If the wanton violence being perpetrated by Israel can anger somebody like me (a secular, and hopefully reasonable, person), imagine what effect it must be having on young, impressionable minds that have been influenced by radical mullahs and militants. For all the talk about the ‘war on terror’, Americans and other western leaders continue to egg on Israel by their complicit silence.
To equate the bombing of Gaza that has killed around 400 Palestinians with the Hamas rocket attacks that have killed four Israelis is to indulge in a shameless distortion of facts. Apart from the imbalance in the casualty figures, a state must be held to different standards than a group (albeit elected) that represents an occupied and oppressed people.

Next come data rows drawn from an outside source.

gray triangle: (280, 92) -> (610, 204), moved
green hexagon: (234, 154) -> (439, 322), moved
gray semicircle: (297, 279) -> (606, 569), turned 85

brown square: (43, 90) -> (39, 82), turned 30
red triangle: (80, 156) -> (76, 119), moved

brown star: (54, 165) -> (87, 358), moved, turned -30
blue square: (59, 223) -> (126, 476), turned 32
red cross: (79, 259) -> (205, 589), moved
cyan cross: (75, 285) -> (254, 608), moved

The reality of the occupation is that it has driven Palestinians to desperation. This is truer of Gaza than it is of the West Bank, but the daily humiliation and deprivation Israeli check posts inflict on ordinary people has been described in graphic detail for many years. Two generations of Palestinians have been traumatised and impoverished by the occupation, and to demand that they accept their lot is to deny the heroic nature of their resistance.
Since 9/11, apologists for Israel’s harsh policies have tried to de-link them for the radicalisation of thousands of young Muslims around the world. Although numerous studies have shown a strong correlation between militant Islam and the humiliation being undergone by Muslims in places as dispersed as Palestine, Chechnya and Kashmir, analysts and politicians remain in denial. Out of all these trouble spots, Palestine stands out as the most potent symbol of Muslim pain.

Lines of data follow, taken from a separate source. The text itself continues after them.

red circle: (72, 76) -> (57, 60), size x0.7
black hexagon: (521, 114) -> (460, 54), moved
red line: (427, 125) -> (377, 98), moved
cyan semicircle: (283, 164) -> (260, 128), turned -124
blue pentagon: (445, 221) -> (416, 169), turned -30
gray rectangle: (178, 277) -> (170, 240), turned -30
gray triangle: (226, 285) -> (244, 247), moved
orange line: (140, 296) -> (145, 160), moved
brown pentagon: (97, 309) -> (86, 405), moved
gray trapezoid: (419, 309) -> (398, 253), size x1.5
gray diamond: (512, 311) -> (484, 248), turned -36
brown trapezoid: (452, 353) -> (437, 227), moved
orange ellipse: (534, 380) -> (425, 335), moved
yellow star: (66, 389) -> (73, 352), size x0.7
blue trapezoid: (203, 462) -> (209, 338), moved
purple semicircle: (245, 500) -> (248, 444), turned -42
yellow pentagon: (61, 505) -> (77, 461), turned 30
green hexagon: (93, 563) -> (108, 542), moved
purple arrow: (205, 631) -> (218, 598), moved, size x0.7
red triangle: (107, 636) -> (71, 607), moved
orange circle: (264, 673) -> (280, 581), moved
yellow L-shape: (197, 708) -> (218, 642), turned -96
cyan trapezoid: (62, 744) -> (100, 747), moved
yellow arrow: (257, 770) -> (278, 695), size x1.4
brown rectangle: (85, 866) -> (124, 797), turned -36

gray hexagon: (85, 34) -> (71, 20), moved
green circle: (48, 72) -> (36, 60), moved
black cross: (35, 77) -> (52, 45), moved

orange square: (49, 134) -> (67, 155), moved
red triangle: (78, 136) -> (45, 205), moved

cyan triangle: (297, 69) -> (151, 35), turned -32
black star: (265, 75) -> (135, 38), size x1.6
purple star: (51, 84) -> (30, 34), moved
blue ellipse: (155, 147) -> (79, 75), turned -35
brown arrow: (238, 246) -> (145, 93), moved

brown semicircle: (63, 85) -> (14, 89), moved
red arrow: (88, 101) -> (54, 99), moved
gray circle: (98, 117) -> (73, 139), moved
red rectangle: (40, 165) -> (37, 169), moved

Indeed, it can be argued that people like Begin, Sharon and now Olmert have done more to fill the ranks of Al Qaeda and its offshoots than Osama Bin Laden ever did. But between the compulsions of Israeli politics, and the pressure exerted by AIPAC and Christian evangelists in America, this view is shrugged off as too inconvenient to take into account.
Barack Obama will be sworn in as the next president of the United States in under three weeks, and the most urgent task he will face, apart from the dire state of the American economy, will be the perpetual Palestine problem. Thus far, Palestinians have no reason to expect a more even-handed approach from him than they got from his predecessors.
During his election campaign, he kowtowed as abjectly to the Jewish vote as did any of the other candidates. And his appointment of a Zionist to the position of his chief of staff does not inspire much confidence either. But he is much too intelligent a person not to see that the festering sore that is the Palestinian issue cannot be allowed to continue oozing its poison into world politics forever. In this realisation lies a sliver of hope.